The River-class frigate was designed by William Reed of Smith's Dock Company of South Bank-on-Tees. Originally called a "twin-screw corvette", its purpose was to improve on the convoy escort classes in service with the Royal Navy at the time, including the Flower-class corvette. The first orders were placed by the Royal Navy in 1940 and the vessels were named for rivers in the United Kingdom, giving name to the class. In Canada they were named for towns and cities though they kept the same designation. The name "frigate" was suggested by Vice-Admiral Percy Nelles of the Royal Canadian Navy and was adopted later that year.
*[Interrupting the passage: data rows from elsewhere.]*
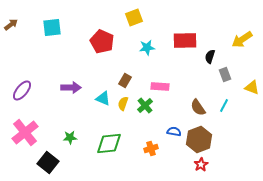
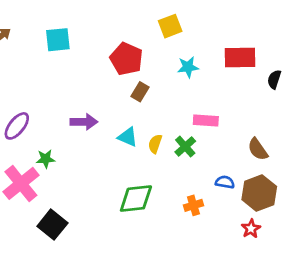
brown rectangle: (125, 80) -> (140, 92), moved
green star: (70, 138) -> (46, 159), moved
red star: (201, 164) -> (251, 229), moved

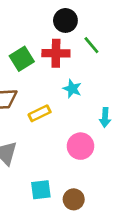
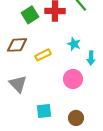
cyan star: (72, 89) -> (74, 44), moved
brown circle: (74, 199) -> (76, 118), moved

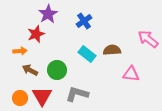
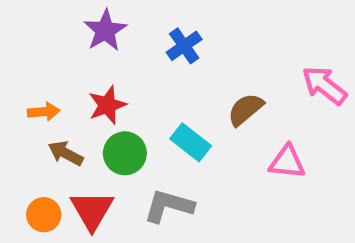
red star: (36, 34) -> (107, 105), moved
brown semicircle: (112, 50) -> (245, 109), turned -36
cyan rectangle: (87, 54) -> (191, 142), moved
Improvements over the corvette design included improved accommodation which was markedly better. The twin engines gave only three more knots of speed but extended the range of the ship to nearly double that of a corvette at 7200 nmi at 12 knots. Among other lessons applied to the design was an armament package better designed to combat U-boats including a twin 4-inch mount forward and 12-pounder aft. 15 Canadian frigates were initially fitted with a single 4-inch gun forward but with the exception of , they were all eventually upgraded to the double mount. For underwater targets, the River-class frigate was equipped with a Hedgehog anti-submarine mortar and depth charge rails aft and four side-mounted throwers.

River-class frigates were the first Royal Canadian Navy warships to carry the 147B Sword horizontal fan echo sonar transmitter in addition to the irregular ASDIC. This allowed the ship to maintain contact with targets even while firing unless a target was struck. Improved radar and direction-finding equipment improved the RCN's ability to find and track enemy submarines over the previous classes.

Canada originally ordered the construction of 33 frigates in October 1941. The design was too big for the shipyards on the Great Lakes so all the frigates built in Canada were built in dockyards along the west coast or along the St. Lawrence River. In all Canada ordered the construction of 60 frigates including ten for the Royal Navy that transferred two to the United States Navy.

==War service==
Eastview arrived at her homeport of Halifax, Nova Scotia on 26 June 1944 and undertook work up training at Bermuda for one month beginning 19 August 1944. She undertook convoy escort operations in the North Atlantic from Halifax from 18 September 1944 until 28 April 1945. She served as Senior Officer's Ship in the Mid-Ocean Escort Force (MOEF) escort group C-6. She was among the escort for the last HX convoy of the war, the fast convoys that carried supplies from North America to Europe, HX 358.

With victory in Europe seemingly imminent, the RCN deployed Eastview to Esquimalt that summer in preparation for Operation Downfall, the Allied invasion of Japan. Eastview joined the RCN's Pacific Fleet only three weeks before the Surrender of Japan following the atomic bombings of Hiroshima and Nagasaki. During that period she began a tropicalization refit that was cancelled upon the surrender. She was laid up in reserve at Esquimalt following that decision.

Eastview was paid off from the RCN on 17 January 1946. On 22 January the decision was made to dismantle her armaments and scuttle her with several other surplus RCN warships to form a breakwater in Royston, British Columbia later that year. The location of the wreck is located at .

==Ship's bell==
The bell of Eastview was kept during the stripping of the warship before it was sunk. It was given to the city of Eastview in recognition of the support received from the residents. Mayor Gordon Lavergne then gave it to the Eastview Legion where it remains today.